The problem that doesn’t get much air time
My closest friend throughout our adulthood was another pastor who left parish ministry early to get a Ph.D. in clinical psychology. After that, he turned back to the church, or rather to the churches, to serve as a screening psychologist for people seeking to enter ordained ministry. Building on that practice, he became a consultant for troubled parishes and pastors for a number of different denominations. All this took place over thirty years, a huge chunk of time that gave him great insight into the trials of parishes and churches. His name was Conrad (Bill) Weiser and in 1994 book he wrote about his psychological practice in Healers Harmed and Harmful. Title sort of says it all, doesn’t it?
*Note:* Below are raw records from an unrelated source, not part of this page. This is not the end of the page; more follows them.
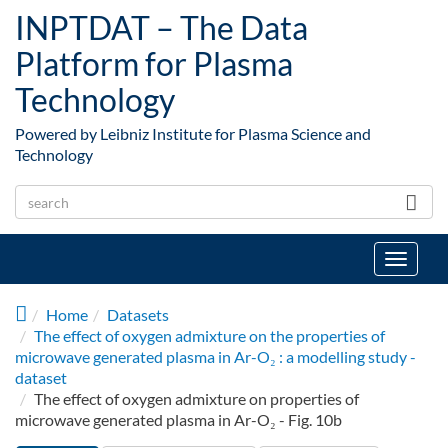
Skip to main content
INPTDAT – The Data
Platform for Plasma
Technology
Powered by Leibniz Institute for Plasma Science and
Technology
Toggle
navigat
Home
Datasets
The effect of oxygen admixture on the properties of
microwave generated plasma in Ar-O₂ : a modelling study -
dataset
The effect of oxygen admixture on properties of
microwave generated plasma in Ar-O₂ - Fig. 10b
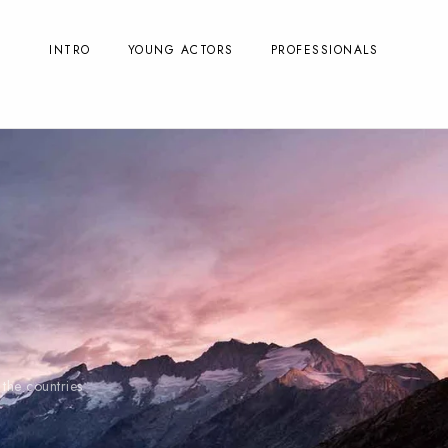
INTRO
YOUNG ACTORS
PROFESSIONALS
the countries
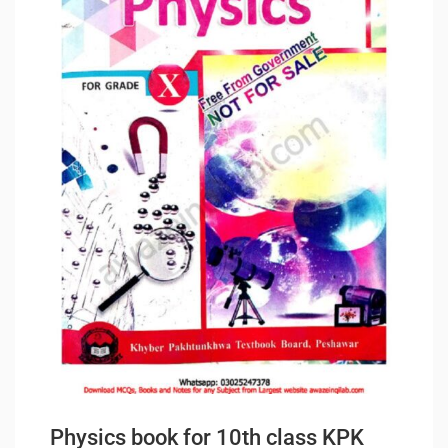
Physics book for 10th class KPK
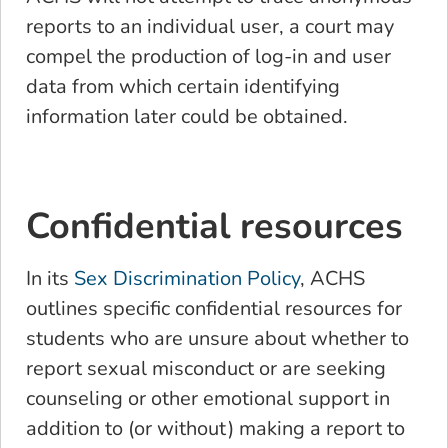
reports to an individual user, a court may
compel the production of log-in and user
data from which certain identifying
information later could be obtained.
Confidential resources
In its
Sex Discrimination Policy
, ACHS
outlines specific confidential resources for
students who are unsure about whether to
report sexual misconduct or are seeking
counseling or other emotional support in
addition to (or without) making a report to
Bill and I talked about his practice often – without breaking confidences – and I learned from him and others about the seamy stuff that doesn’t get much airtime. When I was a seminary professor previously, I was one of the faculty who led workshops on sexual harassment. I don’t mean to focus on sexual harassment, though that is a major part of the issue. Many manipulative behaviors are out there: psychological and spiritual abuse, cult-like exclusivity remember Jim Jones), and of course trials may come simply from being the wrong person for the right place or vice versa.
The issue is power. It’s not sex or religion or authority per se that’s the issue; it’s a power dynamic. When you are in any position of authority you may find yourself either on a pedestal or despised. Think lawyers and doctors, not only pastors. In ministry, you are likely to be put on the pedestal, which leads to problems. This idealization may be unnoticed; in former times, most people who entered ordained ministry were in their mid-twenties – some not yet mature enough to handle the position psychologically. The Immature do not recognize their power: the uneven nature of the pastor-layperson relationship is not evident to them.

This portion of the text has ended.